Fannie Mae See Federal National Mortgage Association.

Fannie May A trademark for a brand of candy. 

farther, further Farther refers to physical distance: He walked farther into the woods. Further refers to an extension of time or degree: She will look further into the mystery

fulsome It means disgustingly excessive. Do not use to mean lavish, profuse. 

[“F” is also home to a host of confused pairs and the stylebook makes sure we understand the usage difference between “fewer” and “less;” “figuratively” and “literally;” and “flaunt” and “flout;” and “flounder” and “founder;” and “forgo” and “forego.” It is a minefield of potential oopses.]

 

G

gamut, gantlet, gauntlet A gamut is a scale or notes of any complete range or extent. A gantlet is a flogging ordeal, literally or figuratively.

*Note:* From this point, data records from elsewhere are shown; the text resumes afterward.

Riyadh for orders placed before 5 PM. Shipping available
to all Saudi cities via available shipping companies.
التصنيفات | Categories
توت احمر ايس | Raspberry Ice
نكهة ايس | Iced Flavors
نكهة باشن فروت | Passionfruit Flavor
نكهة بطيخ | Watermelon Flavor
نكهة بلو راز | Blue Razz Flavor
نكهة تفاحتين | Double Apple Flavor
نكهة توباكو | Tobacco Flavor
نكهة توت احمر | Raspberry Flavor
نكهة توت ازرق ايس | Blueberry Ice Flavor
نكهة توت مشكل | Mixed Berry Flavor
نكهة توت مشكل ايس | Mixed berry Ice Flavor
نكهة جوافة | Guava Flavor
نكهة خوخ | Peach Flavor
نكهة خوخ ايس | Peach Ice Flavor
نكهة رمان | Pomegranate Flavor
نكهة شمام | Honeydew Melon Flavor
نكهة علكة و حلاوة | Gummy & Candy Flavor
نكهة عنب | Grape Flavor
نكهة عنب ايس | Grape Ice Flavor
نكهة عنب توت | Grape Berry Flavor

A gauntlet is a glove. To throw down the gauntlet means to issue a challenge. To take up the gauntlet means to accept a challenge. 

ghetto, ghettos Do not use indiscriminately as a synonym for the sections of cities inhabited by minorities or the poor. Ghetto has a connotation that government decree has forced people to live in a certain area. In most cases, section, district, slum, area or quarter is the more accurate word. Sometimes a place name alone has connotations that make it best: Harlem, Watts.

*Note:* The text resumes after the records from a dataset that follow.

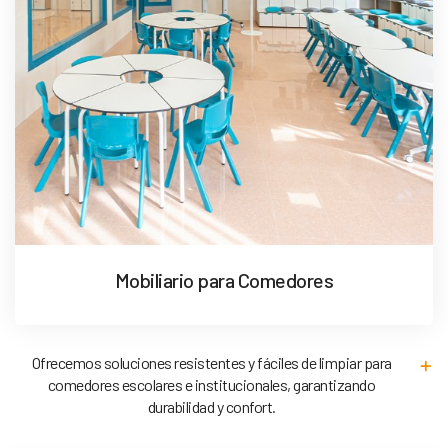
Mobiliario para Comedores
Ofrecemos soluciones resistentes y fáciles de limpiar para
comedores escolares e institucionales, garantizando
durabilidad y confort.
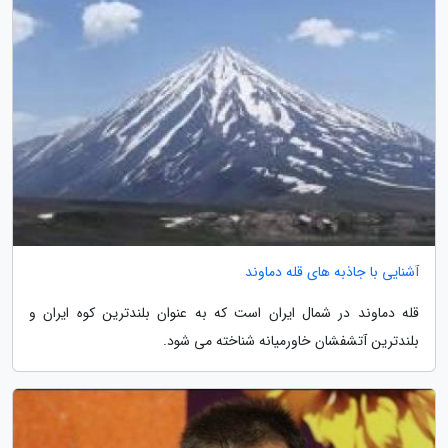
آشنایی با جاذبه های قله دماوند
قله دماوند در شمال ایران است که به عنوان بلندترین کوه ایران و
بلندترین آتشفشان خاورمیانه شناخته می شود.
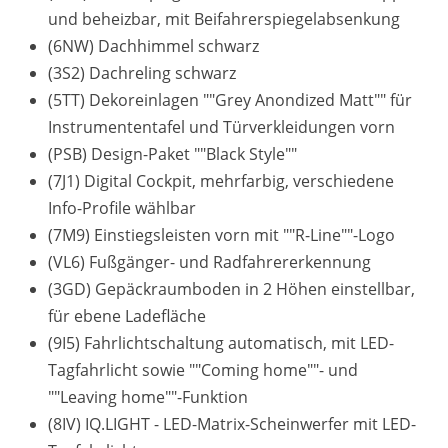
und beheizbar, mit Beifahrerspiegelabsenkung
(6NW) Dachhimmel schwarz
(3S2) Dachreling schwarz
(5TT) Dekoreinlagen ""Grey Anondized Matt"" für
Instrumententafel und Türverkleidungen vorn
(PSB) Design-Paket ""Black Style""
(7J1) Digital Cockpit, mehrfarbig, verschiedene
Info-Profile wählbar
(7M9) Einstiegsleisten vorn mit ""R-Line""-Logo
(VL6) Fußgänger- und Radfahrererkennung
(3GD) Gepäckraumboden in 2 Höhen einstellbar,
für ebene Ladefläche
(9I5) Fahrlichtschaltung automatisch, mit LED-
Tagfahrlicht sowie ""Coming home""- und
""Leaving home""-Funktion
(8IV) IQ.LIGHT - LED-Matrix-Scheinwerfer mit LED-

girl Applicable until 18th birthday is reached. Use woman or young woman afterward. 

glamour One of the few our endings still used in American writing. But the adjective is glamorous.

go-go [This was the 1988 edition, after all.]

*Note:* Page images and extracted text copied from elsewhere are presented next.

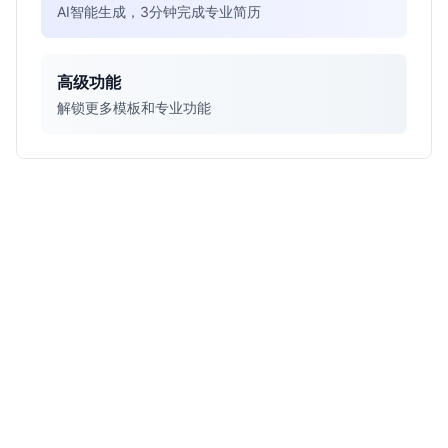
AI智能生成，3分钟完成专业简历
高级功能
解锁更多模板和专业功能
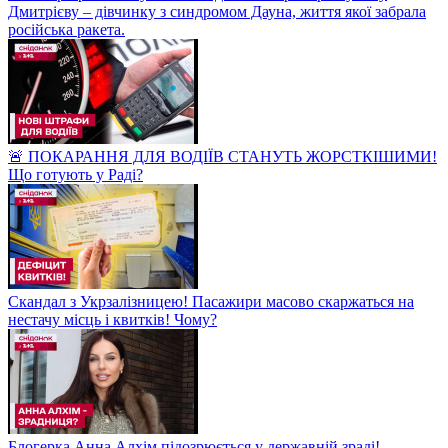
Дмитрієву – дівчинку з синдромом Дауна, життя якої забрала
російська ракета.
🚨 ПОКАРАННЯ ДЛЯ ВОДІЇВ СТАНУТЬ ЖОРСТКІШИМИ!
Що готують у Раді?
Скандал з Укрзалізницею! Пасажири масово скаржаться на
нестачу місць і квитків! Чому?
Блогерка Анна Алхім підозрюється у державній зраді!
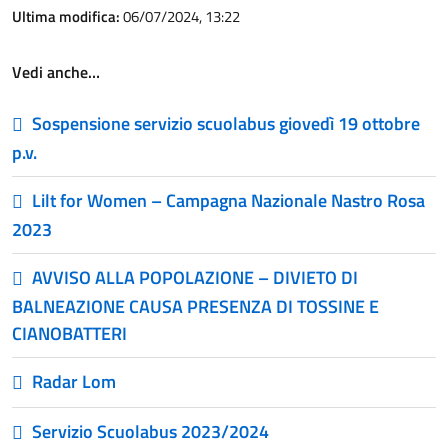
Ultima modifica:
06/07/2024, 13:22
Vedi anche…
Sospensione servizio scuolabus giovedì 19 ottobre
p.v.
Lilt for Women – Campagna Nazionale Nastro Rosa
2023
AVVISO ALLA POPOLAZIONE – DIVIETO DI
BALNEAZIONE CAUSA PRESENZA DI TOSSINE E
CIANOBATTERI
Radar Lom
Servizio Scuolabus 2023/2024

grisly, grizzly Grisly is horrifying, repugnant. Grizzly means grayish or is a short for for grizzly bear

gypsy, gypsies Capitalize references to the wandering Caucasoid people found throughout the world. Lowercase when used generically to mean one who is constantly on the move: I plan to become a gypsy. She hailed a gypsy cab.

H

half-mast, half-staff On ships and at naval stations ashore, flags are flown at half-mast. Elsewhere ashore, flags are flown at half-staff

hang, hanged, hung One hangs a picture, a criminal or oneself. For the past tense or the passive, use hanged when referring to executions or suicides, hung for other actions.

hangar, hanger A hangar is a building. A hanger is used for clothes. 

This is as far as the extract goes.